I don't know if you recognize it, but I blinked and it's already the end of January 2021. In 2017, no one could have guessed that the ePrivacy Regulation would be a subject of plenty of discussion even now.
Back in 2019, my colleague Laura Poolman wrote an update with the hopeful headline "Will 2019 still be the year of the ePrivacy Regulation?" and a follow-up followed in June 2020. Now, under the Portuguese presidency, things are once again moving forward with the publication of a new draft of the ePrivacy Regulation. This draft contains some interesting changes. We are happy to give you a new update.
For those who are not sharp (anymore) or are new to this topic: the ePrivacy Regulation is part of the Digital Single Market strategy. Its purpose is to ensure that data protection around electronic communications is also guaranteed in the EU. In addition, the ePrivacy Regulation should harmonize the various member state regulations in this field and the goal is to bring these regulations more in line with the General Data Protection Regulation (AVG). As I wrote in the introduction, the debate on the ePrivacy Regulation has increasingly become a headache in recent years. Often, negotiations break down on issues that are crucial for member states, such as the possibilities for the use of cookies.
Portugal ascended to the president's seat on Jan. 1, 2021, after Germany assumed the position on July 1, 2020. Four days later, on Jan. 5, 2021, the new proposal was already published. Meanwhile, this happened for the 14th time. On Jan. 7, 2021, the proposal was discussed in WP TELE.
A summary of key changes:
To bring the ePrivacy Regulation more in line with the AVG, the territorial scope has been broadened. With the amendment, the ePrivacy Regulation will also apply to the processing of personal data by data controllers not established in the EU, but in a place where, under public international law, member state law applies (in line with Article 3(3) AVG).
Also reinstated are provisions dealing with "compatible further processing" for the metadata of electronic communications and data obtained from cookies. With these new provisions, which had been deleted in previous versions, a company can further process these data under specific conditions - but without having to seek consent. This brings the Regulation more in line with Art. 6(4) AVG on this point. Conditions that the draft Regulation mentions, among others, is conducting a DPIA and prior consultation with the regulator.

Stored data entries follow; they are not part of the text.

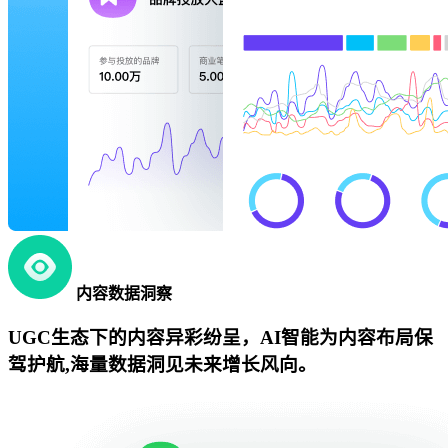
内容数据洞察
UGC生态下的内容异彩纷呈，AI智能为内容布局保
驾护航,海量数据洞见未来增长风向。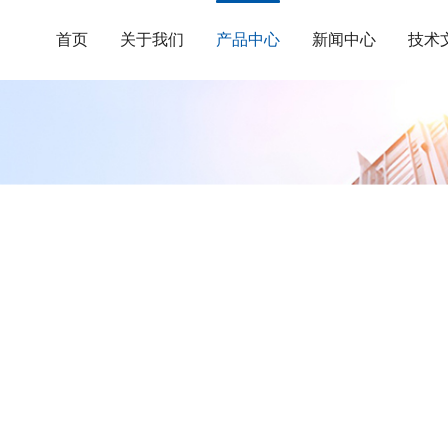
首页
关于我们
产品中心
新闻中心
技术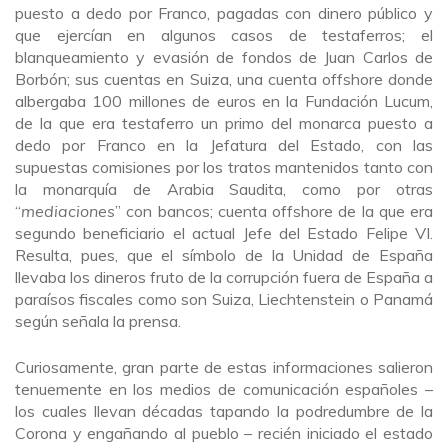
puesto a dedo por Franco, pagadas con dinero público y
que ejercían en algunos casos de testaferros; el
blanqueamiento y evasión de fondos de Juan Carlos de
Borbón; sus cuentas en Suiza, una cuenta offshore donde
albergaba 100 millones de euros en la Fundación Lucum,
de la que era testaferro un primo del monarca puesto a
dedo por Franco en la Jefatura del Estado, con las
supuestas comisiones por los tratos mantenidos tanto con
la monarquía de Arabia Saudita, como por otras
“
mediaciones
” con bancos; cuenta offshore de la que era
segundo beneficiario el actual Jefe del Estado Felipe VI.
Resulta, pues, que el símbolo de la Unidad de España
llevaba los dineros fruto de la corrupción fuera de España a
paraísos fiscales como son Suiza, Liechtenstein o Panamá
según señala la prensa.
Curiosamente, gran parte de estas informaciones salieron
tenuemente en los medios de comunicación españoles –
los cuales llevan décadas tapando la podredumbre de la
Corona y engañando al pueblo – recién iniciado el estado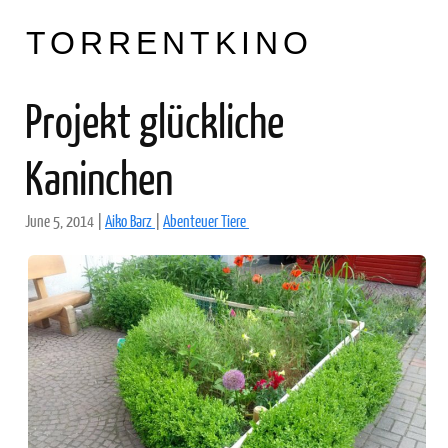
TORRENTKINO
Projekt glückliche
Kaninchen
June 5, 2014
|
Aiko Barz
|
Abenteuer Tiere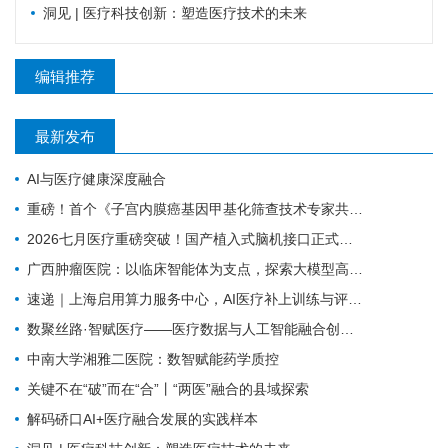
洞见 | 医疗科技创新：塑造医疗技术的未来
编辑推荐
最新发布
AI与医疗健康深度融合
重磅！首个《子宫内膜癌基因甲基化筛查技术专家共识（2026版）》正式发布！
2026七月医疗重磅突破！国产植入式脑机接口正式临床落地，瘫痪康复迎来质变
广西肿瘤医院：以临床智能体为支点，探索大模型高质量发展路径
速递｜上海启用算力服务中心，AI医疗补上训练与评测底座
数聚丝路·智赋医疗——医疗数据与人工智能融合创新实践
中南大学湘雅二医院：数智赋能药学质控
关键不在“破”而在“合”丨“两医”融合的县域探索
解码硚口AI+医疗融合发展的实践样本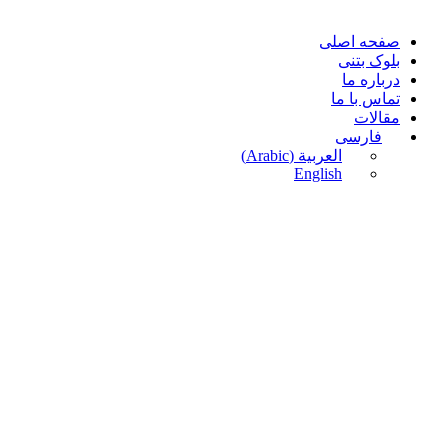
صفحه اصلی
بلوک بتنی
درباره ما
تماس با ما
مقالات
فارسی
العربية
(
Arabic
)
English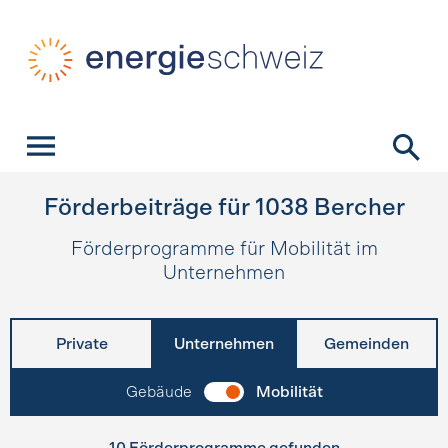
Schnellnavigation
Startseite
Navigation
Inhalt
Kontakt
Suche
Hauptnavigation
Förderbeiträge für
1038
Bercher
Förderprogramme für Mobilität im
Unternehmen
Private
Unternehmen
Gemeinden
Gebäude
Mobilität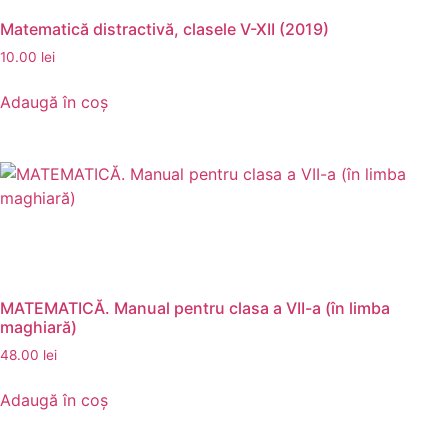
Matematică distractivă, clasele V-XII (2019)
10.00
lei
Adaugă în coș
MATEMATICĂ. Manual pentru clasa a VII-a (în limba
maghiară)
48.00
lei
Adaugă în coș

Provisions allowing sharing of anonymized statistical metadata with third parties have been reinstated, provided a DPIA is conducted and prior consultation is made with the AP.
Not insignificantly, the draft includes a definition of location data.
But, most interesting is the change -- or deletion of a phrase -- in the context of "cookie walls. Article 20aaaa removed the criterion that a user must also be able to obtain similar access to the website from the same provider without accepting cookies. The new situation would mean that when other, similar parties offer a similar offer on their website, website owners (apparently) do not have to offer similar access (anymore) to their own website if the user does not accept the cookies. This makes the use of cookie walls permissible in those cases.
The reason given for the latter change is that the phrase "by the same provider" creates too restrictive a policy, making it virtually impossible for providers to offer "free" content. Whereas many changes are concerned with bringing the Regulation more in line with the AVG, this very change seems at odds with it. Indeed, in its guidelines on consent, the EDPB explicitly states that the use of cookie walls is not permitted, even if an alternative is provided by a third party.
Not surprisingly, the EDPB published a statement expressing its concerns about the new draft ePrivacy Regulation after its publication. It stresses that the president missed an opportunity to provide a clear explanation of the use of cookie walls.(1)
The question that remains is whether the Portuguese president will succeed in getting an agreement from all member states. In view of the long process, it has now become dangerous to make statements about the chances of success. In any case, what is certain is that the deadline for the entry into force and applicability of the ePrivacy Regulation will be shortened. In Article 29 of the draft, this period has been shortened from 2 years, to 12 months. As a result, when the time comes, companies will have less time to set up their practices in accordance with the final ePrivacy Regulation.